Profiling 分析工具之一: google heap profiler

【转至: http://goog-perftools.sourceforge.net/doc/heap_profiler.html 】

Profiling heap usage

This document describes how to profile the heap usage of a C++ program. This facility can be useful for

  • Figuring out what is in the program heap at any given time
  • Locating memory leaks
  • Finding places that do a lot of allocation

Linking in the Heap Profiler

You can profile any program that has the tcmalloc library linked in. No recompilation is necessary to use the heap profiler.

It's safe to link in tcmalloc even if you don't expect to heap-profiler your program. Your programs will not run any slower as long as you don't use any of the heap-profiler features.

You can run the heap profiler on applications you didn't compile yourself, by using LD_PRELOAD:

   $ LD_PRELOAD="/usr/lib/libtcmalloc.so" HEAPPROFILE=... 

We don't necessarily recommend this mode of usage.

Turning On Heap Profiling

Define the environment variable HEAPPROFILE to the filename to dump the profile to.
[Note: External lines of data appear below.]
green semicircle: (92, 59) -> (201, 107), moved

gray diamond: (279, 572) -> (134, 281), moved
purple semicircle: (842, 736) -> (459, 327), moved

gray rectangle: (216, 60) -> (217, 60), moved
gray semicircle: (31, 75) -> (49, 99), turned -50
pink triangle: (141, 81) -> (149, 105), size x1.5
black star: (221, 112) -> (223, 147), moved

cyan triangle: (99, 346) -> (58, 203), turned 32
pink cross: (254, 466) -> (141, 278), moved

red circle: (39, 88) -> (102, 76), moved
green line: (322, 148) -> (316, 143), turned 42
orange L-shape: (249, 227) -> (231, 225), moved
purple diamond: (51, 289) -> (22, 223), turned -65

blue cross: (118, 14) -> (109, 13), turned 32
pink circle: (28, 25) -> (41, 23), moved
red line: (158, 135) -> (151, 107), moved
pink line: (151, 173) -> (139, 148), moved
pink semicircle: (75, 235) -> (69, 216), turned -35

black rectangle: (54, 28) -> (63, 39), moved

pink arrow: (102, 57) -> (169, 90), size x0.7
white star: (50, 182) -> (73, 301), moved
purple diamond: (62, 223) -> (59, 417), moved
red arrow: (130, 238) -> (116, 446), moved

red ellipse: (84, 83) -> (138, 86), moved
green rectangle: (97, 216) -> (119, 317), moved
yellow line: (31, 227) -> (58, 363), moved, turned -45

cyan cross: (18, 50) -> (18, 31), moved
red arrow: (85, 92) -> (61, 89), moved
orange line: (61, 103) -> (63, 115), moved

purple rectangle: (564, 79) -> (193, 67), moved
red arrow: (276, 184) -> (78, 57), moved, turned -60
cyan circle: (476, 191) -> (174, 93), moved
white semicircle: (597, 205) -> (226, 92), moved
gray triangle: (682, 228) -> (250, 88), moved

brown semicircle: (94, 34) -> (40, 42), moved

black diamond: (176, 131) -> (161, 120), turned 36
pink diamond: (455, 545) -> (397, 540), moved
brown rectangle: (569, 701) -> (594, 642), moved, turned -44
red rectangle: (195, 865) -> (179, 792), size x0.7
For instance, to profile /usr/local/netscape:

 $ HEAPPROFILE=/tmp/profile /usr/local/netscape           # sh
 % setenv HEAPPROFILE /tmp/profile; /usr/local/netscape   # csh

Profiling also works correctly with sub-processes: each child process gets its own profile with its own name (generated by combining HEAPPROFILE with the child's process id).

For security reasons, heap profiling will not write to a file -- and it thus not usable -- for setuid programs.

Extracting a profile

If heap-profiling is turned on in a program, the program will periodically write profiles to the filesystem. The sequence of profiles will be named:

           <prefix>.0000.heap
           <prefix>.0001.heap
           <prefix>.0002.heap
           ...

where <prefix> is the value supplied in HEAPPROFILE. Note that if the supplied prefix does not start with a /, the profile files will be written to the program's working directory.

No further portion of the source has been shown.